Thank you, Kitchen. That means a lot coming from you.

One point I did leave out. The board did not run Aubrey off. That was just smoke and mirrors for the market. Aubrey falls on his sword so that the market is satisfied and Aubrey's asset cap in CHK will recover quicker.

Also. Let me restate a point with more clarity. CHK and other companies typically honor agreements. WHEN there is no wiggle room. Think that you can go up against them alone? Get a hired gun.

Buddy

Buddy



Kitchen said:

Finally a real breakdown of what I was suspecting for a long time. Buddy you are correct, survival tactics. Either way, its a huge scam that hurts taxpayers and royalty owners. Unfortunately, they are not the only company utilizing such tactics, they are just well known for it in the headlines. This article should make anyone potentially leasing with CHK understand how their business process works, and all the hoops you will likely have to jump through, even if you have an iron-clad lease, just to get paid royalties on anything even remotely close to what you think is market value. Lessors beware!

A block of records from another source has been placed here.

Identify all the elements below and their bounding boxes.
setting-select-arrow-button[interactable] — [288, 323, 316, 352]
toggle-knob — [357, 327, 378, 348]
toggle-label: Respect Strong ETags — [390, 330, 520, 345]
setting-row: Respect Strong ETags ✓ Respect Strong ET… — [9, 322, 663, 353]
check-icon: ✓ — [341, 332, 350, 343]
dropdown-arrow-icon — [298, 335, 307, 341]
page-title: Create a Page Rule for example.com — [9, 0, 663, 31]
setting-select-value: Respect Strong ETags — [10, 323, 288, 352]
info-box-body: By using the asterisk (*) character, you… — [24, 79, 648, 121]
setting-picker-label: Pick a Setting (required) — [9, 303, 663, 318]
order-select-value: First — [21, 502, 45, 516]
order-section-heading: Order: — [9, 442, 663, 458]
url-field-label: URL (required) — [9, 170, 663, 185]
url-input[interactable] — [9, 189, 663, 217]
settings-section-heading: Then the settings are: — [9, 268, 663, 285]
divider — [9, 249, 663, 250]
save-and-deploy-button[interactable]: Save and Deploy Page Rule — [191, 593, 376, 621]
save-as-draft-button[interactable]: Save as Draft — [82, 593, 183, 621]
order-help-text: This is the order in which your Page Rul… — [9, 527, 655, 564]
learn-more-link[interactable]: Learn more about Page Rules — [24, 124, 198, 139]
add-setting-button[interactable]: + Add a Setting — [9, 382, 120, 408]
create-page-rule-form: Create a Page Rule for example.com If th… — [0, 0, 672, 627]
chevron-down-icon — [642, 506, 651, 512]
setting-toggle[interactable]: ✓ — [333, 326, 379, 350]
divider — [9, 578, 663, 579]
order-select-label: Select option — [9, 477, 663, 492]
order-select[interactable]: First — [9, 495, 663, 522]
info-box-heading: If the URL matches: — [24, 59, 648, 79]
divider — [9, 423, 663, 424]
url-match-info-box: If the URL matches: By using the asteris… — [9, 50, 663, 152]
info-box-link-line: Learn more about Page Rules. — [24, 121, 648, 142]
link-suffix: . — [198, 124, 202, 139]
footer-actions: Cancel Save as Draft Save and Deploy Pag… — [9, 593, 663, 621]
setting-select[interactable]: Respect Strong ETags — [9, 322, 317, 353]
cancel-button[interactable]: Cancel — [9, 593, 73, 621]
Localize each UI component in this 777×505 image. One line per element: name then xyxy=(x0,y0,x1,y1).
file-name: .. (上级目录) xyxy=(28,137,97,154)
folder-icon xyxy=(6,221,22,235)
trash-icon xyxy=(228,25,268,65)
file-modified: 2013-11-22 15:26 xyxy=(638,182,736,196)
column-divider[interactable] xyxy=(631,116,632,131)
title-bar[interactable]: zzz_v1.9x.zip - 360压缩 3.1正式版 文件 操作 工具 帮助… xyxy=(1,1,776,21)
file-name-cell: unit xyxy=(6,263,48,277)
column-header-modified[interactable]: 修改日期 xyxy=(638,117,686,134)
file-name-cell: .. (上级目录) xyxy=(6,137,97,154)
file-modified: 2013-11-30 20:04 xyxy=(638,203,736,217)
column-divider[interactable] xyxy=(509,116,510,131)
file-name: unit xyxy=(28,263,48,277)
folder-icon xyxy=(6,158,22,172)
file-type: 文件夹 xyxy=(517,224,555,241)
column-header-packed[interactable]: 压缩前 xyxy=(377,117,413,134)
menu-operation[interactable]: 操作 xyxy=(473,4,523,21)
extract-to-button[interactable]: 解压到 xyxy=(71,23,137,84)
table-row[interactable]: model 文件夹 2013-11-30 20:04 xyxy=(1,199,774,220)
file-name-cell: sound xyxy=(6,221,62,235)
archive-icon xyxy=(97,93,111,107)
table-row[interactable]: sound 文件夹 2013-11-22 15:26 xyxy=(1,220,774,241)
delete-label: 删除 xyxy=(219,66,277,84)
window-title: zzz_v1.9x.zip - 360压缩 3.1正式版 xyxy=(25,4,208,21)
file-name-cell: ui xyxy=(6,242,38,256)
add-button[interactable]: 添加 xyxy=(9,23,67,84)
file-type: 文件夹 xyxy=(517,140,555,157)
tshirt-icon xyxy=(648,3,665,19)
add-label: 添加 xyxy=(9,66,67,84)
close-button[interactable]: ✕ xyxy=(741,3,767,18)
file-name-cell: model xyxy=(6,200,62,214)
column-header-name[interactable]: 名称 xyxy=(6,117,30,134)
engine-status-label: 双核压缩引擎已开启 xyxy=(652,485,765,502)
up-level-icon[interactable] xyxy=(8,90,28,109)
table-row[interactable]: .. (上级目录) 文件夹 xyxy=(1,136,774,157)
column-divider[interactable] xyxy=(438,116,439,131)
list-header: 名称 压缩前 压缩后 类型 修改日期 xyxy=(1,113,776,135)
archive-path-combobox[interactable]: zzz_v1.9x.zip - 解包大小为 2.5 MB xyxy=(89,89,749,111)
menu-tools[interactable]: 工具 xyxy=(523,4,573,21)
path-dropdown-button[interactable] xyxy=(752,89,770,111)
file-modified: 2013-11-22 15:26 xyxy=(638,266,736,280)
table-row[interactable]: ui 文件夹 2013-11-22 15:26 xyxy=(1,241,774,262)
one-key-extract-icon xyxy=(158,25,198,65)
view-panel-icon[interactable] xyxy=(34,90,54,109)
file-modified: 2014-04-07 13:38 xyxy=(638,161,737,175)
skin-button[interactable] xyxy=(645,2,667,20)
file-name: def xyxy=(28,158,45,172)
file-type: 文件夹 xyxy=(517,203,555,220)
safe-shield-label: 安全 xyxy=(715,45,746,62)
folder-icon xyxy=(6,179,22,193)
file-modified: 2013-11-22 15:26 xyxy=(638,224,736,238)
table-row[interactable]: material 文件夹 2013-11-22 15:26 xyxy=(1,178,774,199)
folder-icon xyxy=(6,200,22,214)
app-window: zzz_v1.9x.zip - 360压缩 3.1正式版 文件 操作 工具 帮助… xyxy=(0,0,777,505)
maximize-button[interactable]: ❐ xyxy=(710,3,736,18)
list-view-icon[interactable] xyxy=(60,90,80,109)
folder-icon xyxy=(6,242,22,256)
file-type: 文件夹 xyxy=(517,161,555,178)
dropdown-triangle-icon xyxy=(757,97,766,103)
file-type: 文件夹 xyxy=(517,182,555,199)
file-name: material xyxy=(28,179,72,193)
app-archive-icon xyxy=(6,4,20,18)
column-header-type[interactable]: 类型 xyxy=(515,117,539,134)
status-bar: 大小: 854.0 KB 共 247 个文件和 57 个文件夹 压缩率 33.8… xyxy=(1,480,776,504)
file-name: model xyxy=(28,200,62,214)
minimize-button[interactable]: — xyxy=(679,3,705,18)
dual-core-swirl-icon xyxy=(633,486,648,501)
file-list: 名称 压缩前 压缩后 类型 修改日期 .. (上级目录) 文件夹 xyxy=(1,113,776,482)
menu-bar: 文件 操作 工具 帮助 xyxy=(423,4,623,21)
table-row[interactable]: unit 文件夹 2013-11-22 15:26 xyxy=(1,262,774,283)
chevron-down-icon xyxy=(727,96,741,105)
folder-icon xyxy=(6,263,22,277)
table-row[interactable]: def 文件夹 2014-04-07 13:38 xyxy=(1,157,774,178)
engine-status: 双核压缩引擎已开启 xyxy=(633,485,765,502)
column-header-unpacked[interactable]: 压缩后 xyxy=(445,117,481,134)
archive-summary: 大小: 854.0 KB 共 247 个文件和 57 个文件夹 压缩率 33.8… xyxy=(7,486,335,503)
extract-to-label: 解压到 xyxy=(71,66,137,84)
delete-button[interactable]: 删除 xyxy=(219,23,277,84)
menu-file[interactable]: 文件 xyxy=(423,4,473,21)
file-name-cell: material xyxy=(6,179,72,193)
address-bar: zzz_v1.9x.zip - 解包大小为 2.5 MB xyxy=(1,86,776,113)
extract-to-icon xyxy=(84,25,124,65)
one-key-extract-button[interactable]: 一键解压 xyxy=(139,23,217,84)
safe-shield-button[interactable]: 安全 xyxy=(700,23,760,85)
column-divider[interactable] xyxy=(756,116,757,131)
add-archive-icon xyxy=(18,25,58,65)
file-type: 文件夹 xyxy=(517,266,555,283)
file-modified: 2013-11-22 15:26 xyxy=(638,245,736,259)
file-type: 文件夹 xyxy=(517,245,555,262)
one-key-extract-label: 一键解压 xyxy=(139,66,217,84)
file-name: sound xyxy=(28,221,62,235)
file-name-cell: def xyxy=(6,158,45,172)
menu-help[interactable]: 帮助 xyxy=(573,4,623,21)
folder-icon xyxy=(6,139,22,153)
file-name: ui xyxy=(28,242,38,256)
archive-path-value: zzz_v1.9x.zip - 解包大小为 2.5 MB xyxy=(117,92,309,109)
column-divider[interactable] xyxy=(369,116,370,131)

Colonus beware. Read Liviticus.

Pecan One said:

Cavete Emptor

or

Colonus Emptor

Dave and Buddy, your posts make my day. Excellent analysis and comparisons.

Further thought of this article brings to mind some additional concerns.

1. States should consider regulating the gathering charges by intrastate pipeline to prevent excessive prices being deducted (to leases that provide for such charges). This would enable equitable treatment to royalty owners by having a more level playing field when it comes to these types of charges. It would also allow for operators who do not have the ability to have such lucrative contracts and have paid gatherers (and charged) lessees a "fair" price for transportation fees, to have a level playing field with other operators who obviously hold a nice competitive advantage with the inflated contracts. Wouldn't other companies who have played by the rules (or much closer to them anyways) want to see this happen (essentially disallowing the competitive advantage held by a few)?

2. What happens to wells that are sold to a different operator, or foreclosed by a lender and then re-sold? Is the contract with the existing gatherer ( for example - a gathering charge several times above a typical arms length charge in the area) still in effect, or would a foreclosure (obviously a rare case) nullify that contract and therefore a new contact must be agreed to?

3. If a state law was enacted, how does it impact existing contracts?